My CS4 was the same way because my camera was so new it didnt support the RAW files. I just downloaded the plug in, installed it and was good to go. Took like 3 minutes.


----------



## dacuban1 (Sep 9, 2008)

Will try tonight...Thx for the help guys!


----------



## skinny_water (Jun 11, 2008)

> > The only problem for me shooting raw is that for some reason the photoshop cs3 i have doesnt support it. I can shoot in raw than convert to tif or jpeg but i think that defeats the purpose.
> 
> 
> Google camera raw plug-in cs3 (insert camera model here)
> ...


x2. It's a codec issue. When you install Photoshop it asked me if I wanted to install the RAW codec and I had to download it. It's free. 

Good Luck!


----------



## paint it black (Nov 3, 2007)

Don't mean to hi jack, but I took this shot.
For some reason, whenever I take pics of Alonzo in M he looks orange.
I mean, he does have a crazy tan, but he's not as orange as he looks in the pictures!

These shots are in Manual, with the dial centered with a shutter speed in the range that Richard suggested to me when I first bought the camera.


This was the same day with Alex and Alonzo.









This was the day that me and Alonzo went back to back on 10lb bones.


----------



## skinny_water (Jun 11, 2008)

It's because your camera is set too vivid for his skin tones. It happens more with tan people. Go into the Shooting menu. Go to Set Picture Control. Go to Vivid. Right click on the dial. Using quick adjust move everything back to the middle. This should correct your issue.

Also on that first picture bring the fish into the light a little more. It will allow more light to bring out the contrast in the fishes color.


----------



## paint it black (Nov 3, 2007)

> It's because your camera is set too vivid for his skin tones.  It happens more with tan people.  Go into the Shooting menu.  Go to Set Picture Control.  Go to Vivid.  Right click on the dial.  Using quick adjust move everything back to the middle.  This should correct your issue.
> 
> Also on that first picture bring the fish into the light a little more.  It will allow more light to bring out the contrast in the fishes color.
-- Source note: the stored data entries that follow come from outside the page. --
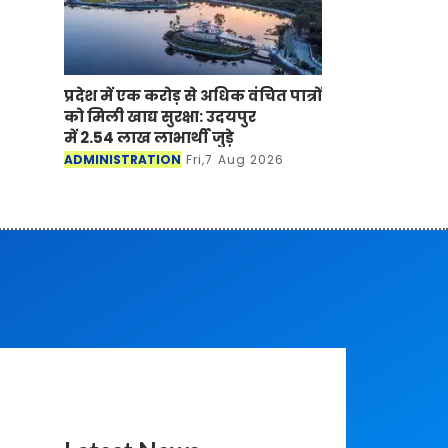
प्रदेश में एक करोड़ से अधिक वंचित पात्रों
को मिली खाद्य सुरक्षा: उदयपुर
में 2.54 लाख लाभार्थी जुड़े
ADMINISTRATION
Fri,7 Aug 2026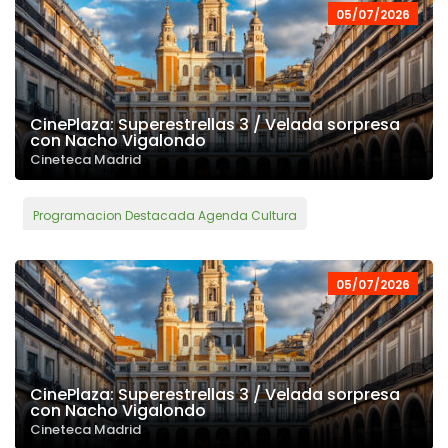
05/07/2026
CinePlaza: Superestrellas 3 / Velada sorpresa
con Nacho Vigalondo
Cineteca Madrid
Programacion Destacada Agenda Cultura
05/07/2026
CinePlaza: Superestrellas 3 / Velada sorpresa
con Nacho Vigalondo
Cineteca Madrid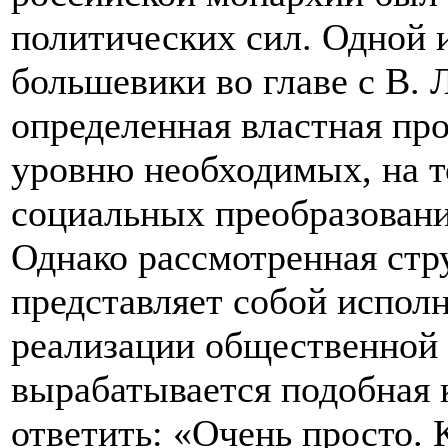
политических сил. Одной 
большевики во главе с В.
определенная властная пр
уровню необходимых, на т
социальных преобразовани
Однако рассмотренная стр
представляет собой испол
реализации общественной 
вырабатывается подобная
ответить: «Очень просто. 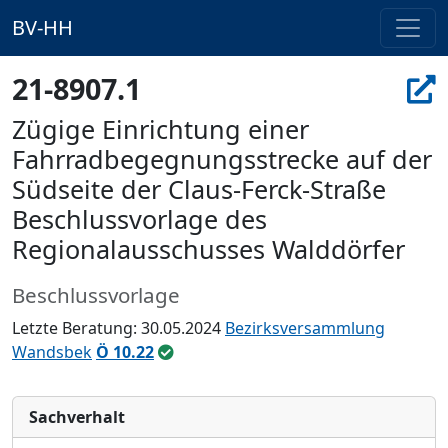
BV-HH
21-8907.1
Zügige Einrichtung einer
Fahrradbegegnungsstrecke auf der
Südseite der Claus-Ferck-Straße
Beschlussvorlage des
Regionalausschusses Walddörfer
Beschlussvorlage
Letzte Beratung: 30.05.2024
Bezirksversammlung
Wandsbek
Ö 10.22
Sachverhalt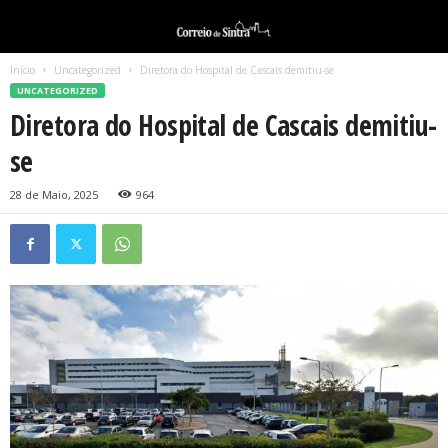
Início
Uncategorized
Diretora do Hospital de Cascais demitiu-se
UNCATEGORIZED
Diretora do Hospital de Cascais demitiu-
se
28 de Maio, 2025
964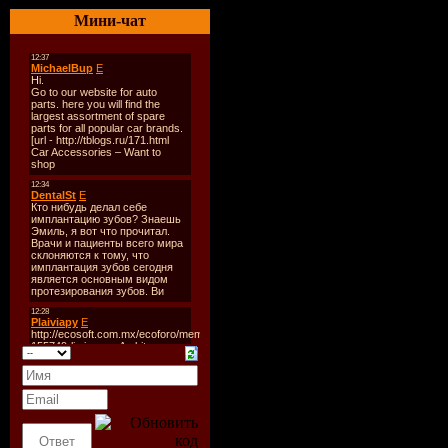
1. Toto Cutugno - Con Te (
Мини-чат
2. Juanes - La Camisa Negr
3. Drupi - Sereno e (4:40)
4. I Dolci Signori - Che Ser
5. Francesco Napoli - Luna
6. I Santo California - Male
7. Riccardo Fogli - Togna a
8. Milua - Sono Nata Il Al 
9. I Santo California - Torn
10. Daniele Del Duca - For
11. Nini D`angelo - Napoli 
12. Riccardo Fogli - Malinc
13. Enao Belmonte - Ti Am
14. Toto Cutugno - Donna 
15. Pino Panduri - Con Te (
16. Agelo Fabiani - Canaone
17. I Romans - Coniglietto 
18. Alessandro Mara - Basta
19. Pupo - La Mia Anima (
20. Dionira - Tu almeno Tu 
21. MANU CHAO - LA CH
22. TIZIANO FERRO - DI 
23. Ricchie Poveri - Sei L
24. RICCIE E POPERI - 
25. Toto Cutugno - Voglio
lol yeah about that angle, Alex was hogging all the angles. 
he was sitting next to me and leaving over, there was no way I can get that angle unless I would have pushed him overboard. lol


----------



## skinny_water (Jun 11, 2008)

> > It's because your camera is set too vivid for his skin tones.  It happens more with tan people.  Go into the Shooting menu.  Go to Set Picture Control.  Go to Vivid.  Right click on the dial.  Using quick adjust move everything back to the middle.  This should correct your issue.
> >
> > Also on that first picture bring the fish into the light a little more.  It will allow more light to bring out the contrast in the fishes color.
> 
> ...


Thats what I woulda done... or been in the water. Erik tends to make me have to get in the water. He will hook into a Redfish and like Steve Irwin goes "I am going to get in the water with this one." Always good for a laugh.


----------



## paint it black (Nov 3, 2007)

> > > It's because your camera is set too vivid for his skin tones.  It happens more with tan people.  Go into the Shooting menu.  Go to Set Picture Control.  Go to Vivid.  Right click on the dial.  Using quick adjust move everything back to the middle.  This should correct your issue.
> > >
> > > Also on that first picture bring the fish into the light a little more.  It will allow more light to bring out the contrast in the fishes color.
> >
> ...



lol screw that, I enjoy my balls to be mudless. lol


----------



## aaronshore (Aug 24, 2007)

Eric. Also try to adjust your white balance (I think). If its sunny, put it on sunny, cloudy, flash..........you get the point. Sometimes that helps also.


----------



## paint it black (Nov 3, 2007)

> Eric. Also try to adjust your white balance (I think). If its sunny, put it on sunny, cloudy, flash..........you get the point. Sometimes that helps also.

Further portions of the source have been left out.